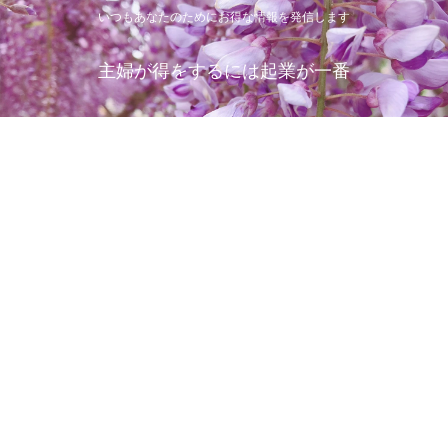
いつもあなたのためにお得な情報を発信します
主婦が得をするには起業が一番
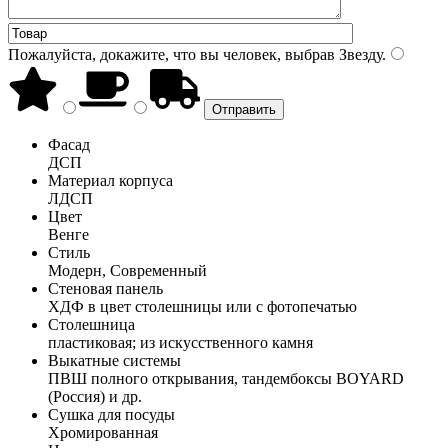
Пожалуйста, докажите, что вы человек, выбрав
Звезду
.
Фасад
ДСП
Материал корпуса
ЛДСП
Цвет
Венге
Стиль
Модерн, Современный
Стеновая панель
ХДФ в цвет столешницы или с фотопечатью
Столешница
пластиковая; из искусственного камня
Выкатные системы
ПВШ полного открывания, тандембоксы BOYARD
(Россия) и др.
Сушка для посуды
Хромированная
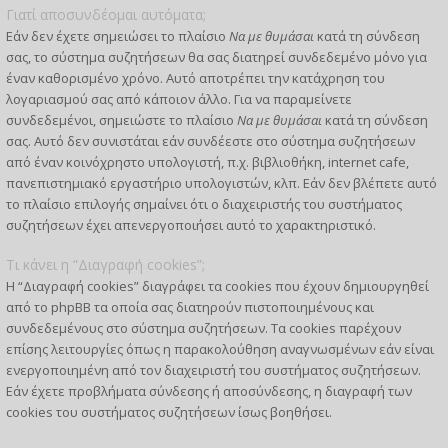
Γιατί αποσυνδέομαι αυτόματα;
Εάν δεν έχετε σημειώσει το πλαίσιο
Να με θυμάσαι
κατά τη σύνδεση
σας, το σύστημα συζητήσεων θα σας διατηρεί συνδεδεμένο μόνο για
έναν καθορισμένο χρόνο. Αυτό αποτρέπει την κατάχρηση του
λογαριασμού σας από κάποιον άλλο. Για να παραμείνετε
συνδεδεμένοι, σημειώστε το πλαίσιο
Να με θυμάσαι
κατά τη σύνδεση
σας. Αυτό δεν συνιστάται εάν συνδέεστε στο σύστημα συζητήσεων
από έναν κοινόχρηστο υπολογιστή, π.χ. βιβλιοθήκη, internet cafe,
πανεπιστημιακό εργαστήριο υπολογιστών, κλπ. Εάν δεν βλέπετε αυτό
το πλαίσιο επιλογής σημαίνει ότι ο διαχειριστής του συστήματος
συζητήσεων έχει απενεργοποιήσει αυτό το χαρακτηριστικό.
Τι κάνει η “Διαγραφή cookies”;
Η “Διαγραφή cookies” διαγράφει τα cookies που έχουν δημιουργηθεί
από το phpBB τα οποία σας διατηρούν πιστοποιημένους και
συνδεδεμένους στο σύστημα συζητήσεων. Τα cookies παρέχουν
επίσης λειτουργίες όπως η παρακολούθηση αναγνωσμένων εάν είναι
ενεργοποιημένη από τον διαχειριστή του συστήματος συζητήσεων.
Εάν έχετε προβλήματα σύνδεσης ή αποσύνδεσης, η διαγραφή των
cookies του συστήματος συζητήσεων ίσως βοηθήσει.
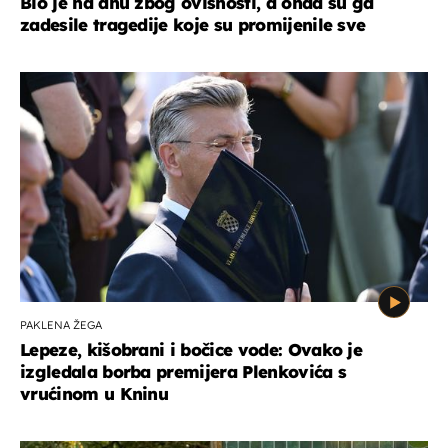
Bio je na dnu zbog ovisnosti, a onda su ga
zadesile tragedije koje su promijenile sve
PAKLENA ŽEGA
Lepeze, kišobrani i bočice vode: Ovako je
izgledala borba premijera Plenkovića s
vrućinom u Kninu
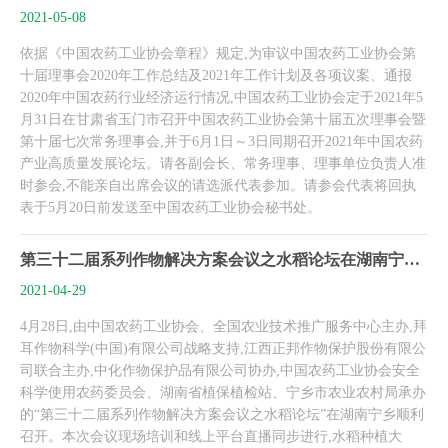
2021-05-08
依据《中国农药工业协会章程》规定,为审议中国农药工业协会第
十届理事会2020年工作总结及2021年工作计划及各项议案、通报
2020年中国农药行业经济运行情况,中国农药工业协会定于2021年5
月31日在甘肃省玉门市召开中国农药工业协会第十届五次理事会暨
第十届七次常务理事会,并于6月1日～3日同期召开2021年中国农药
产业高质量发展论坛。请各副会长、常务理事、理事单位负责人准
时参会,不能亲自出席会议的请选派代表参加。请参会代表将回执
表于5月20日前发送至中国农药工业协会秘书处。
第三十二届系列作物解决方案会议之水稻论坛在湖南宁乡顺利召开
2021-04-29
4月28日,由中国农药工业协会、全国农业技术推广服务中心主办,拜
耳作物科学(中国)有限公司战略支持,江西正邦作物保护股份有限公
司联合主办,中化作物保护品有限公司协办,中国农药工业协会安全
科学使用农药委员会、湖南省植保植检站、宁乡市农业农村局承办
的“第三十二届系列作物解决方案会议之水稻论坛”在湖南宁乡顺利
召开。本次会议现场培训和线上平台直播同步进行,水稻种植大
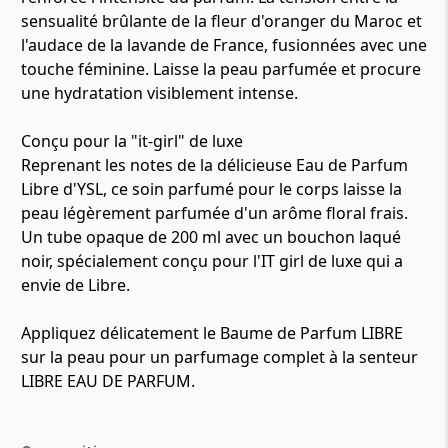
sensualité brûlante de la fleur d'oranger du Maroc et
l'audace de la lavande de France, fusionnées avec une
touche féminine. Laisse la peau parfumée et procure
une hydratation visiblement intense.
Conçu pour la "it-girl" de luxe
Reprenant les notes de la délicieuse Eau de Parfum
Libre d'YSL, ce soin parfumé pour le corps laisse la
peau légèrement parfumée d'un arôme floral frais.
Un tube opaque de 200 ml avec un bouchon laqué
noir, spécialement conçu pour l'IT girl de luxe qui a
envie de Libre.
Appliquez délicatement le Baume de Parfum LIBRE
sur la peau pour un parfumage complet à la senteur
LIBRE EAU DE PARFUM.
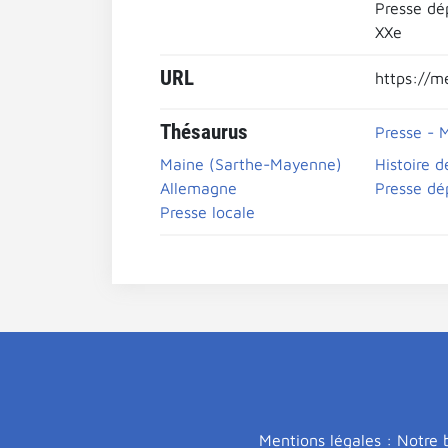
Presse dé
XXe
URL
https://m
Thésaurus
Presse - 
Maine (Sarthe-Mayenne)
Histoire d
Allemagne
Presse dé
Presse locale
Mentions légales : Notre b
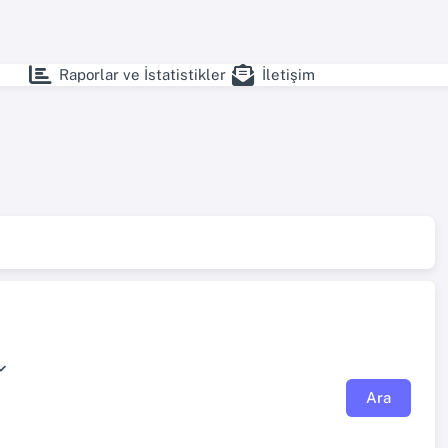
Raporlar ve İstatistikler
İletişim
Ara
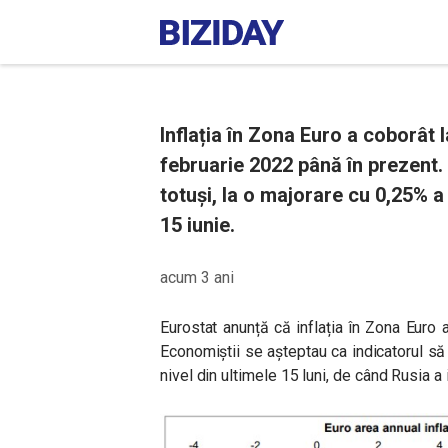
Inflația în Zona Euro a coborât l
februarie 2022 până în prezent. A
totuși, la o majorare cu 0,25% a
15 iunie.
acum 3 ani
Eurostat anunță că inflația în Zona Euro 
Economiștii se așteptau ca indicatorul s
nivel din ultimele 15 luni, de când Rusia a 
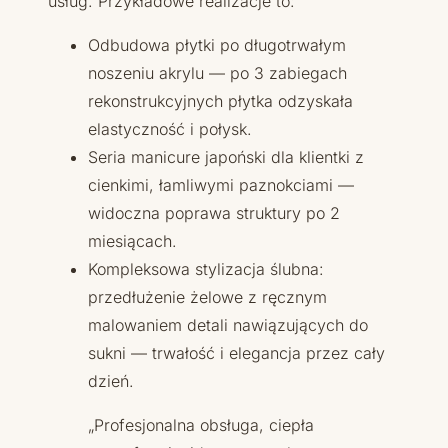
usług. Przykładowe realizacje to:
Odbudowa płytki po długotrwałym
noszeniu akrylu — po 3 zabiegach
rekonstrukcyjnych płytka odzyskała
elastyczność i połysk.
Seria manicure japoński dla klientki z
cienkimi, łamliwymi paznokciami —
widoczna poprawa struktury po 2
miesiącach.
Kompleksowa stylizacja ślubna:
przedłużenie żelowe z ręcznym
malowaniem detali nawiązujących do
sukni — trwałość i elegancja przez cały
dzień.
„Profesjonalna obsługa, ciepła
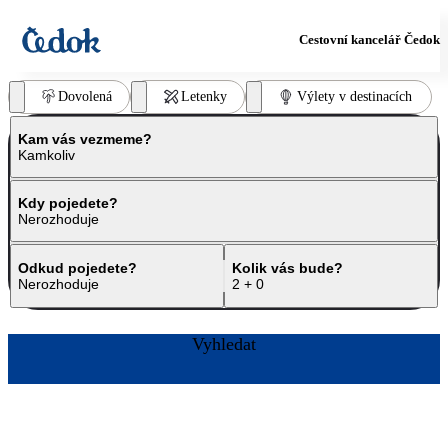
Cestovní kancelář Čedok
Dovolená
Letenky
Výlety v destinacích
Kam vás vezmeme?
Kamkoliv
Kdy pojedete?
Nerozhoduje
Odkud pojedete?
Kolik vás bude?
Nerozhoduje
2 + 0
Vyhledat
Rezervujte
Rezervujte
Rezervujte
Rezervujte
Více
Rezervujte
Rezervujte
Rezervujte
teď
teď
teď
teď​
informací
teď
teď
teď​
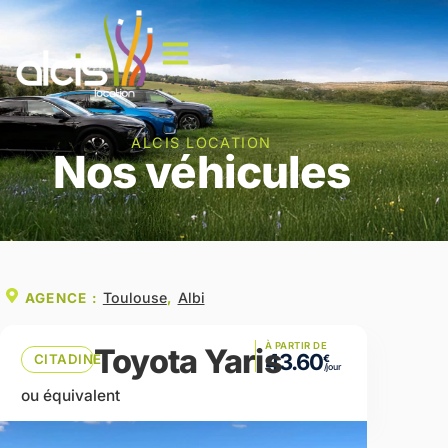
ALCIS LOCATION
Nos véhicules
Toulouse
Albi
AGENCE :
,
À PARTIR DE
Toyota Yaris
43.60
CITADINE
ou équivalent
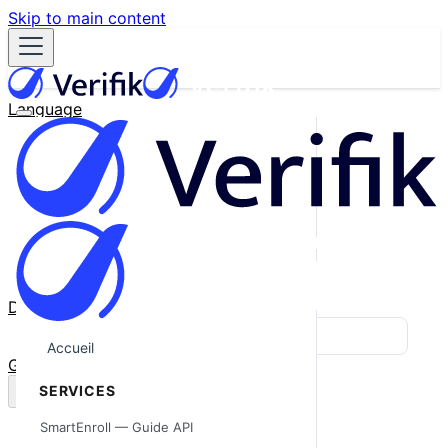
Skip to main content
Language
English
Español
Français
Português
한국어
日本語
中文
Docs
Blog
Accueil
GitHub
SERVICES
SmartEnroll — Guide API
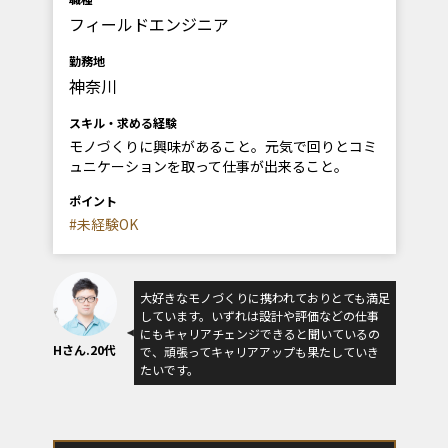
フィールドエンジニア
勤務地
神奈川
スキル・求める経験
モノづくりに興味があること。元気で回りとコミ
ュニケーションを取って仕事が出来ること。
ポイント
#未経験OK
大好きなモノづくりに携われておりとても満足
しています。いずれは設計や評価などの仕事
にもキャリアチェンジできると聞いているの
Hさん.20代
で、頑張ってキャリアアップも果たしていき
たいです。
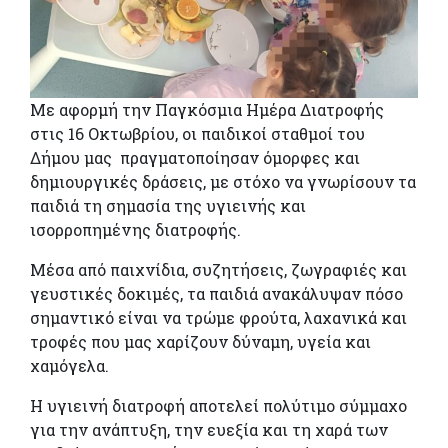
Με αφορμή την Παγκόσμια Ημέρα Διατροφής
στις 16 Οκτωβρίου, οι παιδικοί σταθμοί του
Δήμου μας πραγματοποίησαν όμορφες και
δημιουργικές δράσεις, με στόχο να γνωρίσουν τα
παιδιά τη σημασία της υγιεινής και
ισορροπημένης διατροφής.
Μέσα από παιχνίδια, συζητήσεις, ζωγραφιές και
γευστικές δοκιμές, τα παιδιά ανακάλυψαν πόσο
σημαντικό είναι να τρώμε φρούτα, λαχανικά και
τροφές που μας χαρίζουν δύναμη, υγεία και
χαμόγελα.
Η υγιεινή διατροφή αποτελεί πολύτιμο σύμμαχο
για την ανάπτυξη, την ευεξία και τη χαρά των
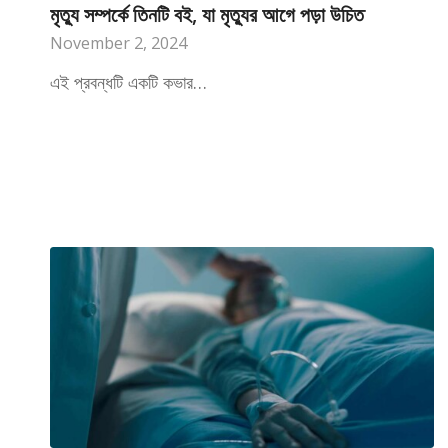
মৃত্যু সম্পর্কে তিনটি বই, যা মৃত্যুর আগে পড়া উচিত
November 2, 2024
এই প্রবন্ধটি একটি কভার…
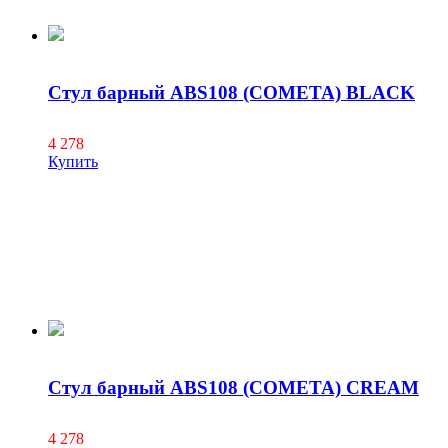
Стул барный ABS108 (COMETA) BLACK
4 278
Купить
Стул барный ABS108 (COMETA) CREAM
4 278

###

The answer must consist of every line from the entries above that contains the string "барный".

__FINISHED TASK__:
Стул барный ABS108 (COMETA) BLACK
Стул барный ABS108 (COMETA) CREAM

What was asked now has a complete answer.